Leadership: why directors should not imitate Mr Mourhino and Mr Ferguson




Jose Mourhino is the current manager at Manchester United Football Club and Alex Ferguson is a former manager of the same club. Both are famous. To some, that’s an embarrassing understatement.


But not everyone knows and loves football. I don’t love it. But that doesn’t mean I don’t like it or understand it.


A client recently sent me a link to an article about these two managers because he felt that I would be interested in the story from a leadership perspective. He was also clearly assuming that I had no interest in it from a football perspective.


To be fair, he has grounds for this assumption: he knows from our sharing of respective life stories that I was not sporty at school, was always last pick in playground footie and my nick name was “four eyes”. You get the picture.


But in my advancing old age I’m now getting tired of the assumption by friends, colleagues and clients that I know nothing whatsoever about football, rugby and cricket. The reverse is the case.


I’m a veritable walking-encyclopaedia of sporting trivia. Why? Because I get invited to major sporting events where, because I’m not deaf, I have to listen to endless punditry and I pick things up.


I’ve also spent a lifetime in pubs with blokes, quietly nursing my pint, whilst they willy waggle about their sporting knowledge as in: “ …no mate, you’re wrong..t’was the Forwards wot won it”. Occasionally I would get a sideways pitying glance but never asked for my views.


I would quietly think things but not say them: a) t’was hardly the Backs that won it for them b) why the necessity to collapse into Estuary English? The speaker was posh and had a First from Oxford and c) the Forwards, er, need the Backs.


I know lots about sport, actually: I could bore for England on “the slope” at Lords; I know, because I’ve been told a million times, exactly why England won the Triple Crown a million years ago – t’was because they were made to watch dots move on a laptop.


And, because I’m a closet Arsenal fan – I can’t come out because you have to be following a club ”man and boy” to have any street cred – I know and indeed agree that their forwards have an irritating tendency to “fanny around” the goalmouth.


But I will never be taken seriously on sporting matters. Indeed one mate was so outraged with envy when he heard that I was invited to a major rugby international he said that “I had no right to be there; that I know nothing about the game and that I simply do not understand that sport is tribal”. Yeah, tribal. I let it pass.


I enjoyed the game but didn’t lie awake reliving each phase. I also know a bit about leaders in sport. Enough to know that they are poor models for leadership in business.


I read Alex Ferguson’s first book and concluded that he was a genius at understanding and nurturing world-class football talent. But for me he was not a leader business people should emulate and for three reasons.


First, his context was exceptional. Most leaders are not dealing with uniformly world-class talent and in the public eye.
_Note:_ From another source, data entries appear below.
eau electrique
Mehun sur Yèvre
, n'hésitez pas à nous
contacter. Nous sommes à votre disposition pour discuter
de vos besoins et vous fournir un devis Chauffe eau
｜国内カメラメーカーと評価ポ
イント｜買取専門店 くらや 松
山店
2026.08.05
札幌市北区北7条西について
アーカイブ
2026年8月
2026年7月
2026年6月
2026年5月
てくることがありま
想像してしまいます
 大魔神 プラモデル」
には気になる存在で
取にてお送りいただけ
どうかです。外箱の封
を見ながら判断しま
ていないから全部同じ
Second, and to state the obvious, managing a football team is not the same as running a business and Mr Ferguson did not run the business side of the club.
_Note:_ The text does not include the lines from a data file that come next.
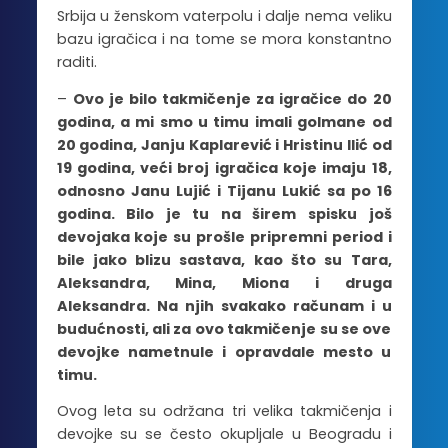
Srbija u ženskom vaterpolu i dalje nema veliku
bazu igračica i na tome se mora konstantno
raditi.
–
Ovo je bilo takmičenje za igračice do 20
godina, a mi smo u timu imali golmane od
20 godina, Janju Kaplarević i Hristinu Ilić od
19 godina, veći broj igračica koje imaju 18,
odnosno Janu Lujić i Tijanu Lukić sa po 16
godina. Bilo je tu na širem spisku još
devojaka koje su prošle pripremni period i
bile jako blizu sastava, kao što su Tara,
Aleksandra, Mina, Miona i druga
Aleksandra. Na njih svakako računam i u
budućnosti, ali za ovo takmičenje su se ove
devojke nametnule i opravdale mesto u
timu.
Ovog leta su održana tri velika takmičenja i
devojke su se često okupljale u Beogradu i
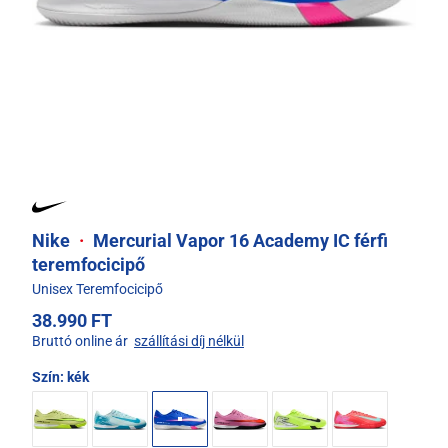
Nike
·
Mercurial Vapor 16 Academy IC férfi
teremfocicipő
Unisex Teremfocicipő
38.990 FT
Bruttó online ár
szállítási díj nélkül
Szín:
kék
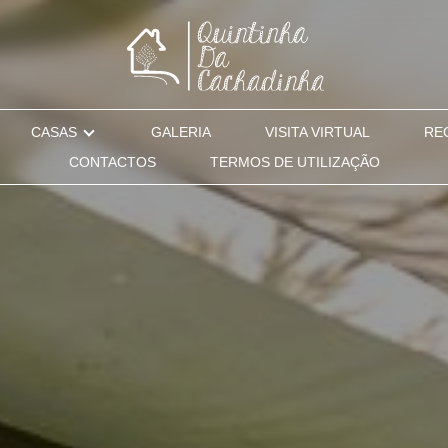
CASAS
GALERIA
VISITA VIRTUAL
RE
CONTACTOS
TERMOS DE UTILIZAÇÃO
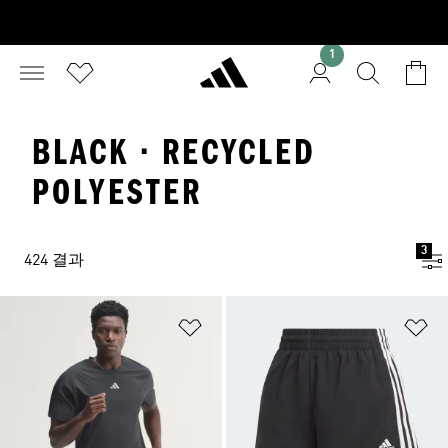
1
BLACK · RECYCLED
POLYESTER
3
424 결과
위시리스트 담기
위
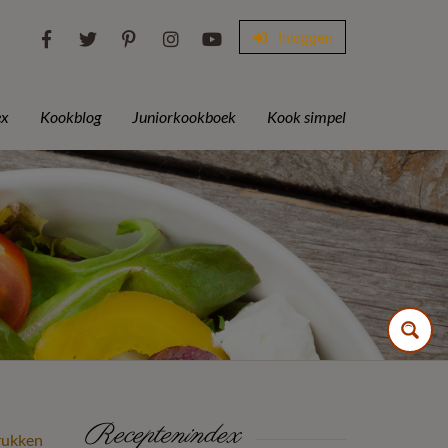
Inloggen
ex
Kookblog
Juniorkookboek
Kook simpel
Receptenindex
rukken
Third, and I may be wrong, but I got the impression that he used persuasion techniques that would not entitle him to membership of The World’s Top 20 Emotionally Intelligent Leaders.
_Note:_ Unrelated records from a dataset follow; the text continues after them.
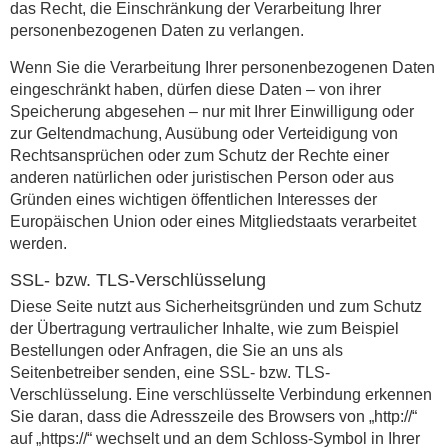
das Recht, die Einschränkung der Verarbeitung Ihrer
personenbezogenen Daten zu verlangen.
Wenn Sie die Verarbeitung Ihrer personenbezogenen Daten
eingeschränkt haben, dürfen diese Daten – von ihrer
Speicherung abgesehen – nur mit Ihrer Einwilligung oder
zur Geltendmachung, Ausübung oder Verteidigung von
Rechtsansprüchen oder zum Schutz der Rechte einer
anderen natürlichen oder juristischen Person oder aus
Gründen eines wichtigen öffentlichen Interesses der
Europäischen Union oder eines Mitgliedstaats verarbeitet
werden.
SSL- bzw. TLS-Verschlüsselung
Diese Seite nutzt aus Sicherheitsgründen und zum Schutz
der Übertragung vertraulicher Inhalte, wie zum Beispiel
Bestellungen oder Anfragen, die Sie an uns als
Seitenbetreiber senden, eine SSL- bzw. TLS-
Verschlüsselung. Eine verschlüsselte Verbindung erkennen
Sie daran, dass die Adresszeile des Browsers von „http://“
auf „https://“ wechselt und an dem Schloss-Symbol in Ihrer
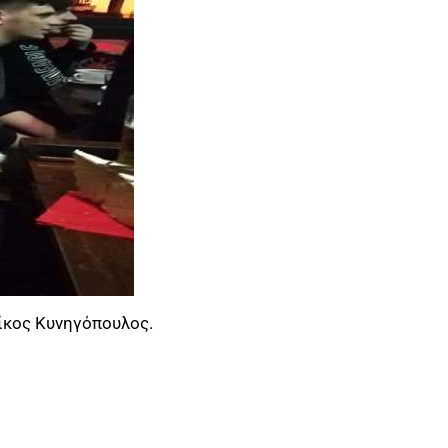
Νίκος Κυνηγόπουλος.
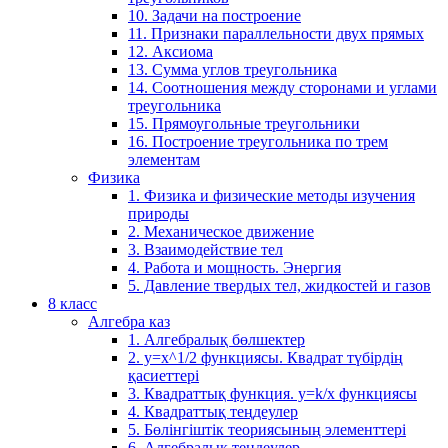
10. Задачи на построение
11. Признаки параллельности двух прямых
12. Аксиома
13. Сумма углов треугольника
14. Соотношения между сторонами и углами
треугольника
15. Прямоугольные треугольники
16. Построение треугольника по трем
элементам
Физика
1. Физика и физические методы изучения
природы
2. Механическое движение
3. Взаимодействие тел
4. Работа и мощность. Энергия
5. Давление твердых тел, жидкостей и газов
8 класс
Алгебра каз
1. Алгебралық бөлшектер
2. у=х^1/2 функциясы. Квадрат түбірдің
қасиеттері
3. Квадраттық функция. у=k/x функциясы
4. Квадраттық теңдеулер
5. Бөлінгіштік теориясының элементтері
6. Алгебралық теңдеулер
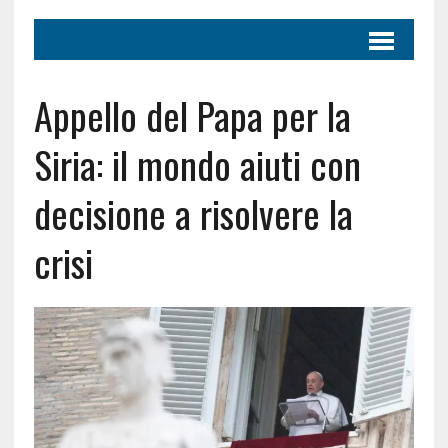
Appello del Papa per la
Siria: il mondo aiuti con
decisione a risolvere la
crisi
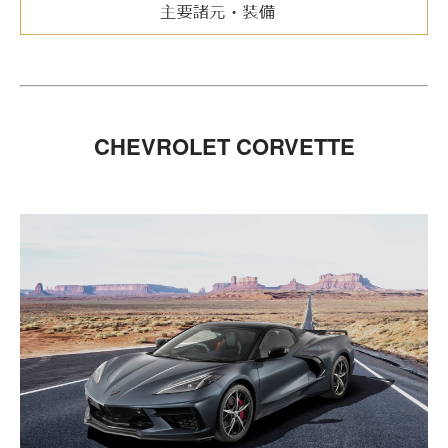
CHEVROLET CORVETTE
I also know a few facts about Mr Mourinho. He too is a talented football manager but I won’t be sending any of my leadershipcclients to sit at his feet and learn how to lead. A resolutely unsmiling persona works well on the touchline, but not in the boardroom.


The link that my client sent to me was to reported comments by Jose Mourinho saying that the Club had not evolved since Alex Ferguson’s departure and was stuck in time. My client was making the point that organisations need to evolve too.


I agree with this and also agree that one personality can dominate an entire organisation, even after they leave. Culture is reflected in conduct which is observed behaviour over time. And it takes time for behaviour to change. And in that, football and business are alike.


But just as the rules of football don’t apply to business, neither do the rules of business apply to football. And this applies to the timings of the departure of leaders. In business they should serve short terms, develop and then make room for others.


Sport is different. And in this regard I believe that Arsene Wenger has been right to hang in there. He is the Obama of The Premiership. He believes in the supremacy of people being the best they can be over winning. And, despite what my mates say, winning isn’t everything. But what do I know?